Wednesday, 28 June 2017
Has Richard Murphy taken leave of his economic senses?
In an article by Richard Murphy entitled “Has Carney taken leave of his economic senses?” Murphy claims that Carney, governor of the Bank of England is wrong to say that interest rates should be raised given a significant rise in business investment spending.
Murphy says “What Carney is saying is that if business tries to improve UK productivity, or if it tries to increase employment, or if it tries to deliver growth then he will snub it out.”
Well first off, a rise in interest rates WOULD NOT entirely “snub out” that extra investment. The reason is simple and is as follows.
Assuming the economy is currently as near capacity as is feasible without excess inflation kicking in (i.e. NAIRU, which is where Carney seems to think it is, rightly or wrongly), then an £X increase in spending caused by extra investment needs to be countered. But there is no reason that “countering” (i.e. cut in spending) needs to be CONCENTRATED on business investment, and indeed it wouldn’t be in the event of an interest rate increase. That is, a rise in interest rates hits ALL FORMS of capital spending, including the sale of household “capital” items like fridge freezers, cars and TVs.
Thus a rise in interest rates would not entirely negate the above original rise in business investment.
Abandon the inflation target?
Next, Murphy suggests we should dispose of the 2% inflation target. He needs to explain whether that means abandoning all attempts to control inflation or whether it means raising the target to 3% or 4%. The former would be regarded as ridiculous by 99% of economists, while the second is widely seen as a possibility, while being contentious: not something we should do at the drop of a hat.
Let’s rob creditors!
Finally, Murphy says in relation to sticking to the 2% inflation target “And remember, the greatest beneficiary of this policy are the best off because low inflation preserves the real value of the debts the wealthiest are owed by the very many who owe them.”

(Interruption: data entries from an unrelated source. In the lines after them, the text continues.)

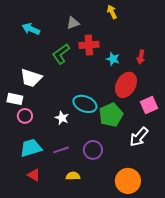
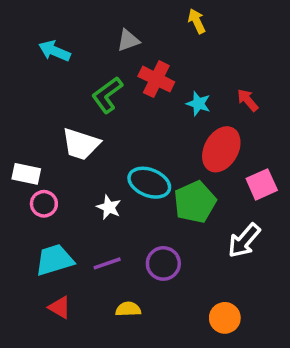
red cross: (89, 45) -> (156, 79), turned 30
red arrow: (141, 57) -> (248, 100), turned 128
white trapezoid: (31, 78) -> (81, 144), moved
orange circle: (128, 181) -> (225, 318), size x0.7

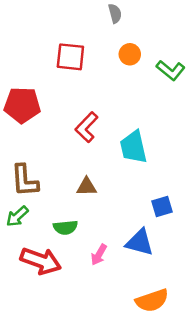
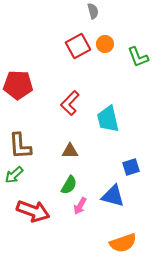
red square: (70, 57) -> (78, 46), moved, turned -35
green L-shape: (171, 70) -> (138, 57), turned 30
green semicircle: (65, 227) -> (69, 185), moved, turned -54

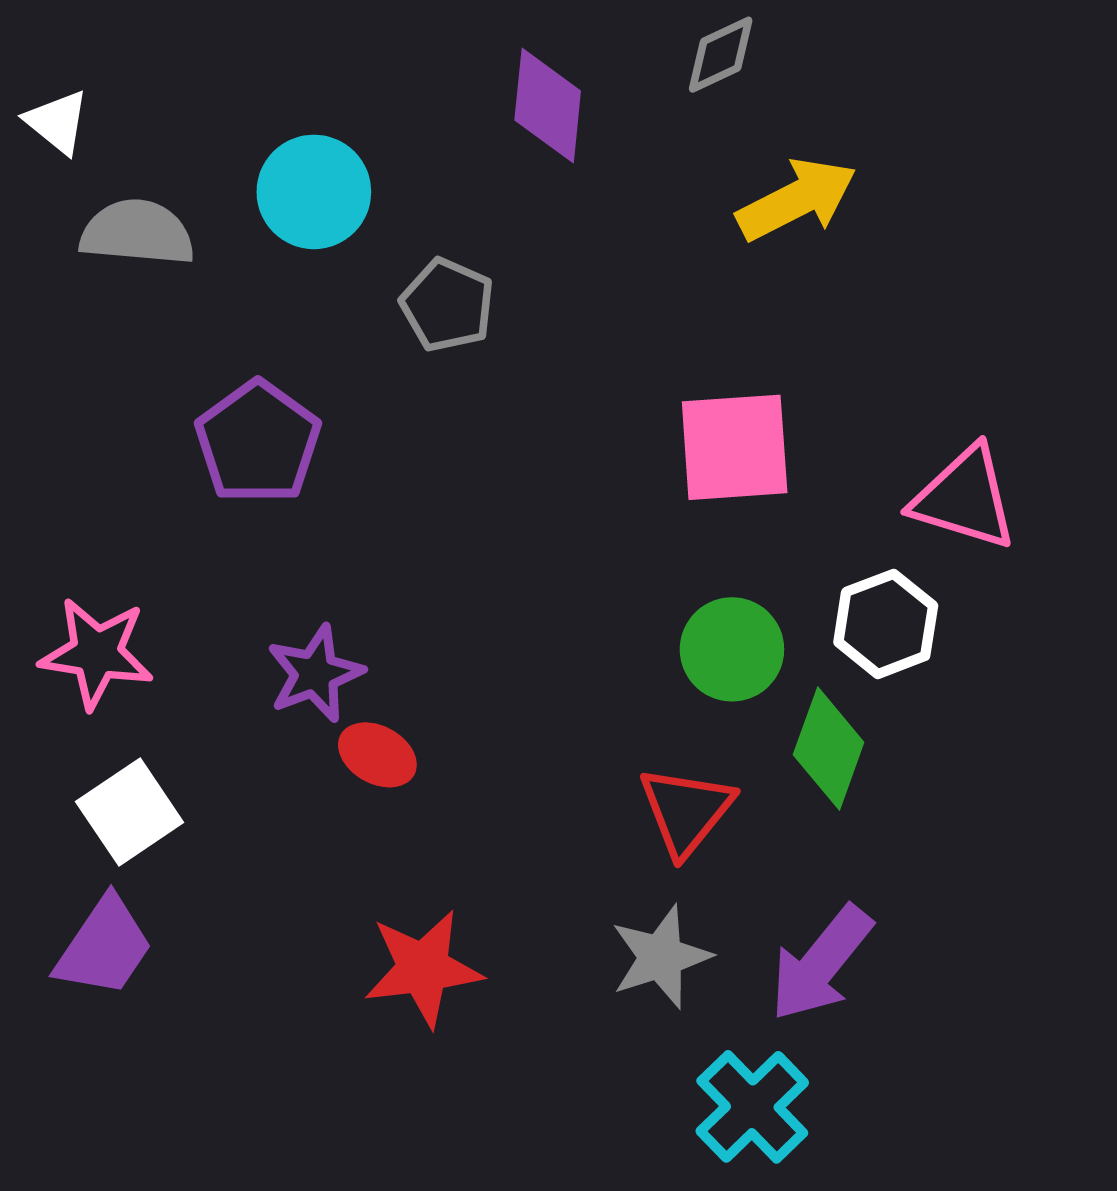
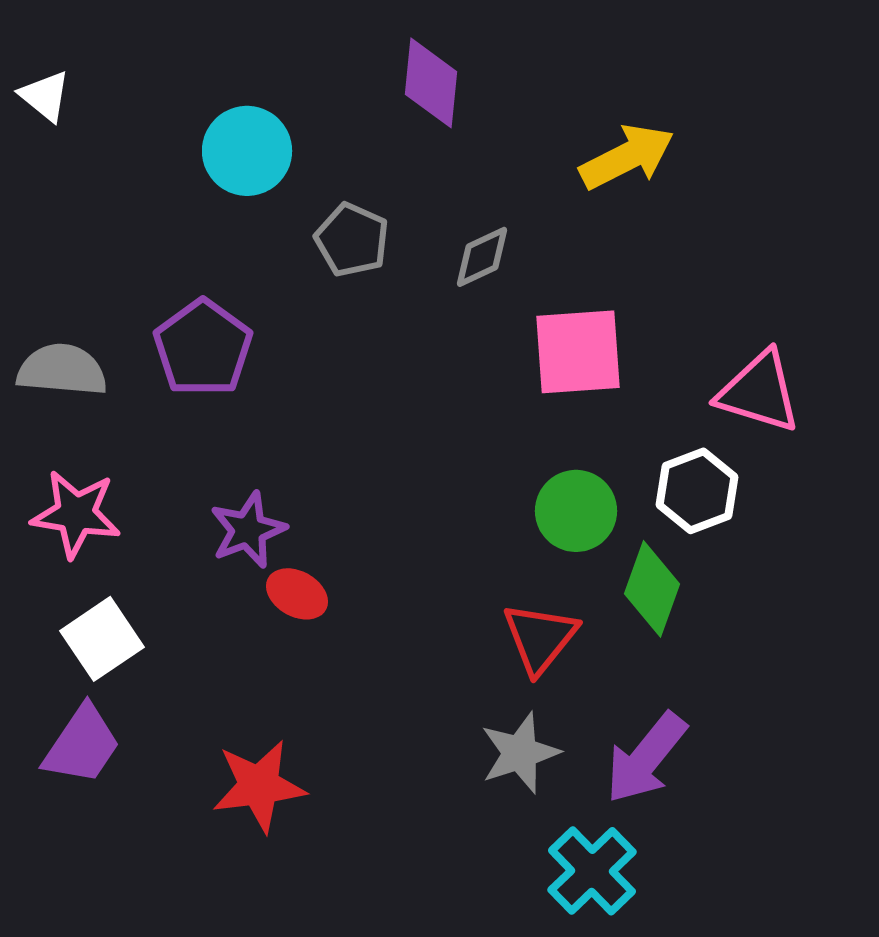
gray diamond: (721, 55) -> (482, 257), moved
gray semicircle: (137, 233) -> (62, 370), moved
red star: (423, 968) -> (259, 786), moved

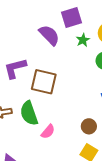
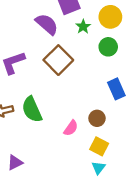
brown square: (44, 82) -> (58, 60), moved, turned 36
pink semicircle: (48, 132) -> (71, 128), moved

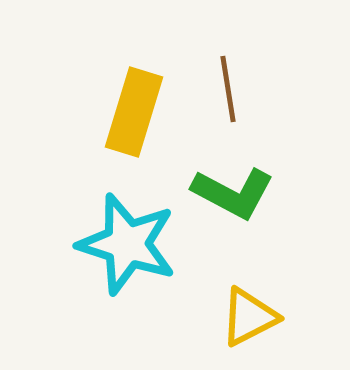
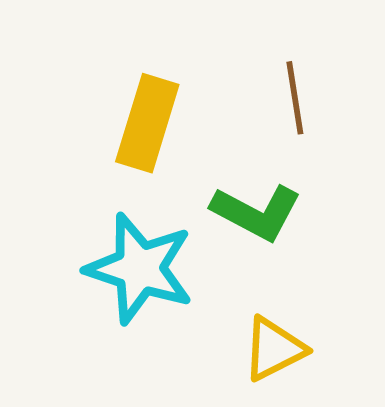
brown line: (228, 89) -> (295, 98), moved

Well the flaw in that argument was nicely illustrated in the 1970s and 80s. That is, it’s true that the sudden rise in inflation in the 70s hit creditors. But creditors are not completely stupid: they reacted (towards the end of the 70s and 80s) by demanding a higher return for lending out money. In fact the 1980s saw the highest real interest rates for at least half a century, presumably because creditors with memories of having been stung in the 70s, continued to demand high NOMINAL returns on their money despite the fall in inflation in the 80s.
A repetition of that period of high real interest rates lasting several years would of course not benefit the group that Murphy wants to benefit, namely borrowers.
And finally, borrowers are not all paupers: some people borrow a million or two to help them buy five million pound houses.